Observation data Epoch J2000.0 Equinox ICRS
- Constellation: Sagittarius
- Right ascension: 18^{h} 18^{m} 00.23^{s}
- Declination: −16° 07′ 53.0″

Characteristics
- Spectral type: Magnetar

Astrometry
- Distance: 4800–8100 pc

Details
- Rotation: 1.363489(3) s (X-ray) 1.3635273(4) s (radio)
- Age: 500 years or 240 years
- Other designations: SWIFT J1818−1607, PSR J1818−1607

Database references
- SIMBAD: data

= SWIFT J1818.0−1607 =

Young magnetar in the Sagittarius Constellation

SWIFT J1818.0−1607 is a young magnetar and soft gamma repeater, with an estimated age between 240 and 500 years. For context, other magnetars have a characteristic age of less than 200,000 years. This means that this neutron star could be one of the youngest neutron stars and magnetars detected so far. It is located at a distance of 4800-8100 parsecs from Earth in the Constellation of Sagittarius. It has a mass of about two solar masses packed into a region of space more than a trillion times smaller making it extremely dense. Observations revealed that SWIFT J1828.0−1607 had a spin period of 1.36 seconds.

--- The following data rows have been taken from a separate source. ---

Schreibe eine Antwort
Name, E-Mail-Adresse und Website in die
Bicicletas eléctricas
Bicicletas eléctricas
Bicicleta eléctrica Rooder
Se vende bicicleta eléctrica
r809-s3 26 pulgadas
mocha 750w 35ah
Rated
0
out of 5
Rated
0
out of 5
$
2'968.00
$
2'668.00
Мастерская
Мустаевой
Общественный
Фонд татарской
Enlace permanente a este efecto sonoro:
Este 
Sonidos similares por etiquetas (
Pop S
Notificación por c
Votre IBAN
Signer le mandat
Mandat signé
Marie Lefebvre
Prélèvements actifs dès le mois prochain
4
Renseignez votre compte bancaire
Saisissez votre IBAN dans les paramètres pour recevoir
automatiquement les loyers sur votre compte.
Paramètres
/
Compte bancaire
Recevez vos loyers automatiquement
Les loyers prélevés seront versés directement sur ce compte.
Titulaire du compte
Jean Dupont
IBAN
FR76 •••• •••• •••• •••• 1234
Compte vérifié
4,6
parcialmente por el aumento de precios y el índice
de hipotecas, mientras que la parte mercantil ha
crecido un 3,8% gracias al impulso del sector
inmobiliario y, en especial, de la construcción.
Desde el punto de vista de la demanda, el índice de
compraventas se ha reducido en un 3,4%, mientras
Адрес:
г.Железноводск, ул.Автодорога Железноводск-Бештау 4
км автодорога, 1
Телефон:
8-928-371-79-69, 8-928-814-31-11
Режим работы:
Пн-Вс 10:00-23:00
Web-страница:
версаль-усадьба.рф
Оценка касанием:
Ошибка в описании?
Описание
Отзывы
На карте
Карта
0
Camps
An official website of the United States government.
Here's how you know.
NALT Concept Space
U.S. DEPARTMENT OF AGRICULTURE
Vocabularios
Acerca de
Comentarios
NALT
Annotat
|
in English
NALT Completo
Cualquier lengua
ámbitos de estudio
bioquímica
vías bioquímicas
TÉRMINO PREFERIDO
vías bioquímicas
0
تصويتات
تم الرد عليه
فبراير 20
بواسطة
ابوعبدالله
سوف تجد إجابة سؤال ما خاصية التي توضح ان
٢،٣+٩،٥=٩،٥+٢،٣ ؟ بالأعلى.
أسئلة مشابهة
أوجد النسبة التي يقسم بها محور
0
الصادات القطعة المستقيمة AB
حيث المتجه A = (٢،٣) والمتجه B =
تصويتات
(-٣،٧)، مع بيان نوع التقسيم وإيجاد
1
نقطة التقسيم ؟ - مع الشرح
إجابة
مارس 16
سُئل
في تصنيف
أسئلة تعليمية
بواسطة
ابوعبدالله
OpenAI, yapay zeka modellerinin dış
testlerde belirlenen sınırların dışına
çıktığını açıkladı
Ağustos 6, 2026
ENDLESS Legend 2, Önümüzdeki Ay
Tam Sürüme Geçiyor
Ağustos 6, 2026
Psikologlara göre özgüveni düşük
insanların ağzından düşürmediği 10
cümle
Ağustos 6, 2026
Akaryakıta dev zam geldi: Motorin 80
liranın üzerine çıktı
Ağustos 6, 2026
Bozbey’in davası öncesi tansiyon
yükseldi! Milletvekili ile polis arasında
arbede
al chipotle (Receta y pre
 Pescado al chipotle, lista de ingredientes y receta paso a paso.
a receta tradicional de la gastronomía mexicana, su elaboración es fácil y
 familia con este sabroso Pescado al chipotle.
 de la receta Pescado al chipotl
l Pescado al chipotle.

SWIFT J1828.0−1607 has a very dynamic magnetosphere which is inferred from its variability in its shape and polarization properties. It may also provide a crucial link between High-magnetic field radio pulsars and magnetars.

== Discovery ==
It was discovered by NASA's Neil Gehrels Swift Observatory when it exhibited an X-ray burst on 12 March 2020. Further observations detected pulsed radio emissions making SWIFT J1828.0−1607 only the fifth radio-loud magnetar discovered.